"Strangled by Process"
August 16, 2018
By: Blair M. Gardner
The U.S. Court of Appeals for the Fourth Circuit decided a case involving the Mineral Leasing Act of 1920 (MLA), an event sufficiently unusual that it merited a reading of the case. The MLA is the federal statute that governs the leasing of federal minerals, normally coal and oil and gas, on the public lands that the Bureau of Land Management (BLM) administers, primarily in the Western U.S. The BLM has become entangled in the Environmental Impact Statement (EIS) prepared for the Mountain Valley Pipeline under construction in Virginia and West Virginia, not because it administers any federal land affected by the project, but purely because of an obscure provision of the MLA.
Most readers are probably familiar the controversy associated with the Mountain Valley Pipeline. It has been granted a certificate of convenience by the Federal Regulatory Energy Commission (FERC) to construct, operate, and maintain approximately 303.5 miles of new underground, 42-inch diameter pipeline extending from Wetzel County, West Virginia, to Pittsylvania County, Virginia. According to the Fourth Circuit’s opinion, “[t]he trench for the pipeline will be at least 54 inches wide and 5.5 to 9 feet deep. Construction will involve “remov[ing] trees, shrubs, brush, roots, and large rocks” and will initially require a 75-foot to 125-foot right of way for construction purposes, and a subsequent 50-foot right of way for at least 30 years to accommodate the pipeline’s operation.” (Op. at 6.)
To grant the certificate, FERC also needed to prepare an EIS to comply with the National Environmental Policy Act (NEPA). FERC was the “lead” agency in developing the EIS because it was the agency whose action prompted the NEPA review. It owns or administers no land in the right-of-way path of the pipeline, but two other federal agencies do. “The proposed right of way will cross land managed by two different agencies -- the Forest Service (3.6 miles or approximately 83 acres of the Jefferson National Forest in West Virginia and Virginia) and the Army Corps of Engineers (60 feet of the Weston and Gauley Bridge Turnpike Trail in Braxton County, West Virginia).” (Op. at 8.) It is this 60 feet of an obscure trail that ultimately hooked in the Bureau of Land Management in the case, and also created an additional claim brought by the environmental plaintiffs.
The MLA at 30 U.S.C. § 185(c)(2) provides that “Where the surface of the Federal lands involved is administered by . . . two or more Federal agencies, the Secretary [of the Interior] is authorized, after consultation with the agencies involved, to grant or renew rights-of-way or permits through the Federal lands involved.” When oil and gas pipeline rights of way are at issue, the BLM is the delegated agency to make the decisions including decisions about the EIS needed. Of the four federal agencies involved, FERC was defending its decision, and had technical control over the EIS, the Corps had a miniscule interest, the Forest Service had to identify and determine what the environmental effects would be over its 83 acres in two states, and the BLM had to decide which right of way route was preferable.
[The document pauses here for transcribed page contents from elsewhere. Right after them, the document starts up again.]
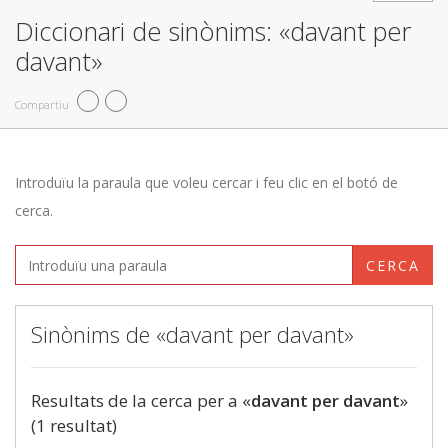
Diccionari de sinònims: «davant per
davant»
Compartiu
Introduïu la paraula que voleu cercar i feu clic en el botó de
cerca.
CERCA
Sinònims de «davant per davant»
Resultats de la cerca per a «
davant per davant
»
(1 resultat)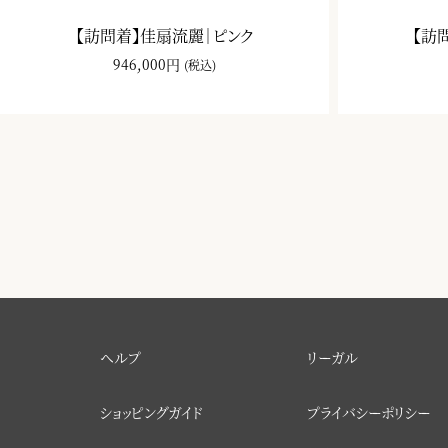
【訪問着】佳扇流麗｜ピンク
【訪
946,000円
(税込)
ヘルプ
リーガル
ショッピングガイド
プライバシーポリシー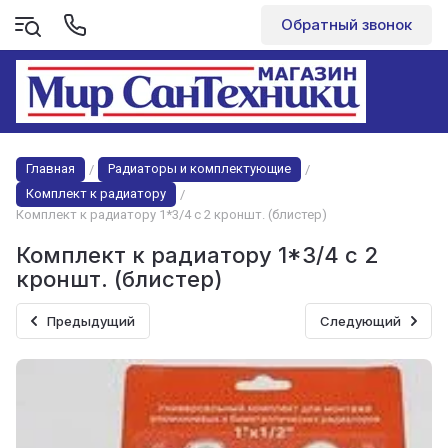
Обратный звонок
Главная
Радиаторы и комплектующие
/
/
Комплект к радиатору
/
Комплект к радиатору 1*3/4 с 2 кроншт. (блистер)
Комплект к радиатору 1*3/4 с 2
кроншт. (блистер)
Предыдущий
Следующий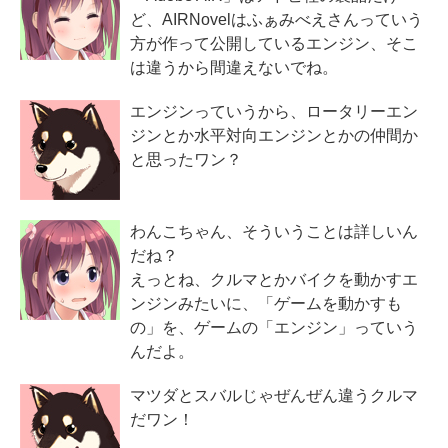
ど、AIRNovelはふぁみべえさんっていう
方が作って公開しているエンジン、そこ
は違うから間違えないでね。
エンジンっていうから、ロータリーエン
ジンとか水平対向エンジンとかの仲間か
と思ったワン？
わんこちゃん、そういうことは詳しいん
だね？
えっとね、クルマとかバイクを動かすエ
ンジンみたいに、「ゲームを動かすも
の」を、ゲームの「エンジン」っていう
んだよ。
マツダとスバルじゃぜんぜん違うクルマ
だワン！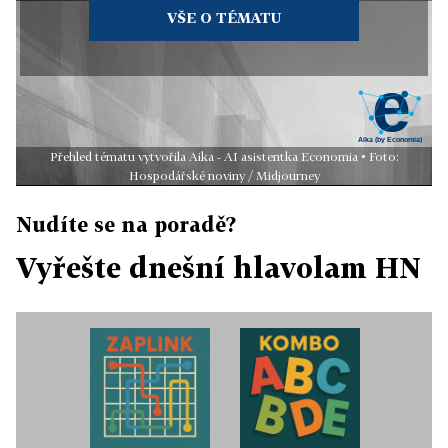
VŠE O TÉMATU
Přehled tématu vytvořila Aika - AI asistentka Economia • Foto:
Hospodářské noviny / Midjourney
Nudíte se na poradě?
Vyřešte dnešní hlavolam HN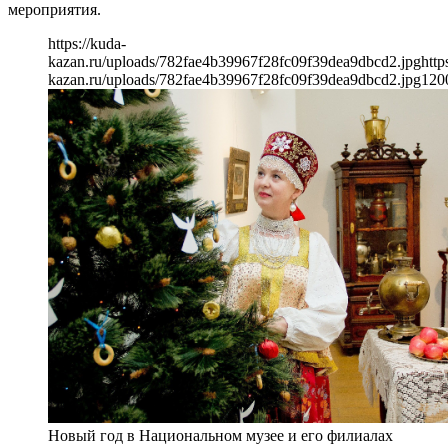
мероприятия.
https://kuda-
kazan.ru/uploads/782fae4b39967f28fc09f39dea9dbcd2.jpg
http
kazan.ru/uploads/782fae4b39967f28fc09f39dea9dbcd2.jpg
120
Новый год в Национальном музее и его филиалах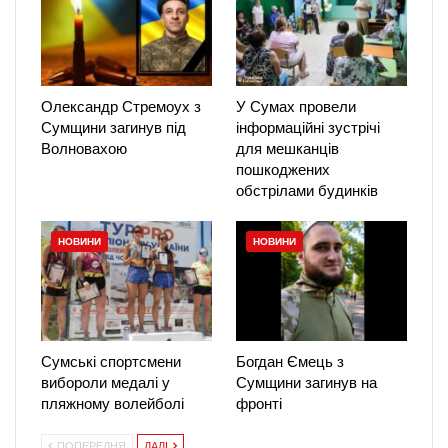
Олександр Стремоух з
У Сумах провели
Сумщини загинув під
інформаційні зустрічі
Волновахою
для мешканців
пошкоджених
обстрілами будинків
НОВИНИ
НОВИНИ
Сумські спортсмени
Богдан Ємець з
вибороли медалі у
Сумщини загинув на
пляжному волейболі
фронті
ПОПЕРЕДНЯ
ДАЛІ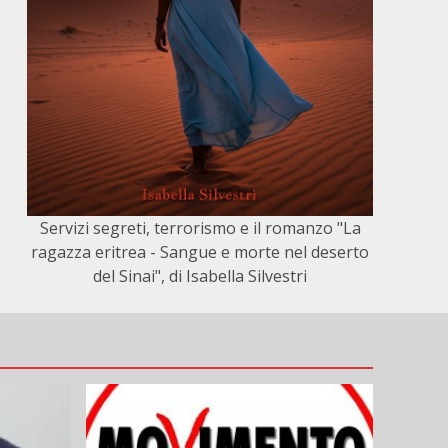
Servizi segreti, terrorismo e il romanzo "La
ragazza eritrea - Sangue e morte nel deserto
del Sinai", di Isabella Silvestri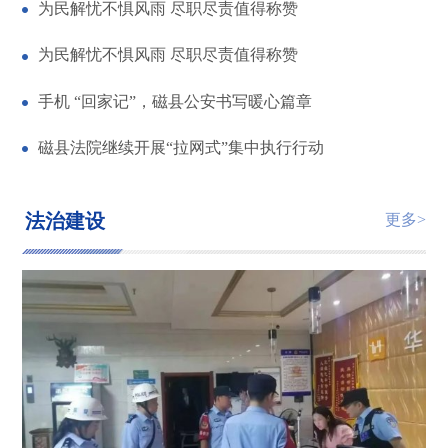
为民解忧不惧风雨 尽职尽责值得称赞
为民解忧不惧风雨 尽职尽责值得称赞
手机 “回家记”，磁县公安书写暖心篇章
磁县法院继续开展“拉网式”集中执行行动
法治建设
更多>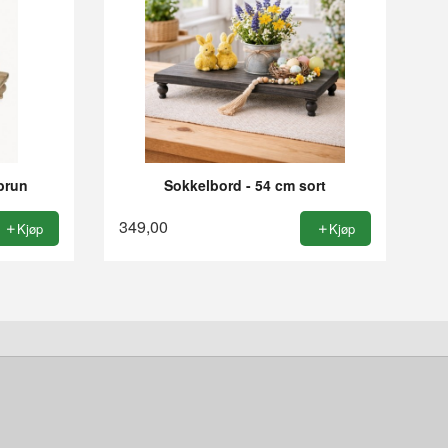
brun
Sokkelbord - 54 cm sort
349,00
Kjøp
Kjøp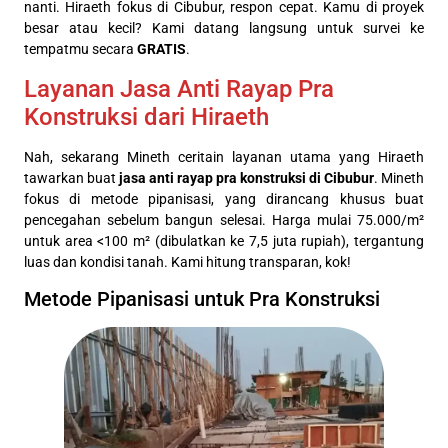
nanti. Hiraeth fokus di Cibubur, respon cepat. Kamu di proyek
besar atau kecil? Kami datang langsung untuk survei ke
tempatmu secara
GRATIS
.
Layanan Jasa Anti Rayap Pra
Konstruksi dari Hiraeth
Nah, sekarang Mineth ceritain layanan utama yang Hiraeth
tawarkan buat
jasa anti rayap pra konstruksi di Cibubur
. Mineth
fokus di metode pipanisasi, yang dirancang khusus buat
pencegahan sebelum bangun selesai. Harga mulai 75.000/m²
untuk area <100 m² (dibulatkan ke 7,5 juta rupiah), tergantung
luas dan kondisi tanah. Kami hitung transparan, kok!
Metode Pipanisasi untuk Pra Konstruksi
Environmental litigants do one thing almost better than anyone else: exploit ambiguity in the administrative processes of agencies. They sued the Forest Service but not FERC or the Corps, over the Forest Service’s analysis used to identify the sedimentation effects of the pipeline as part of its NEPA review and its duties under the National Forest Management Act. It also sued the BLM claiming that it failed to demonstrate that the right-of-way it granted was not the most practical in utilizing the existing utility corridors in the Jefferson National Forest. Accordingly, BLM failed to fulfill its obligation under 30 U.S.C. § 185(p). (Op. at 41.)
Ultimately, the Fourth Circuit ruled that decisions made by the Forest Service and BLM were merely inadequate, not wrong. It concluded that the Forest Service failed to explain adequately why the sedimentation effects of the project that it had once questioned were ultimately acceptable. In the case of the BLM, it simply failed to consider why the route that was approved, but which failed to consider an existing right-of-way, was impractical. Both supposed deficiencies can be remedied once the agencies revisit their respective issues as the court ordered.
The case is Sierra Club v. United States Forest Service, No. 17-2399, U.S. Court of Appeals for the Fourth Circuit (July 27, 2018).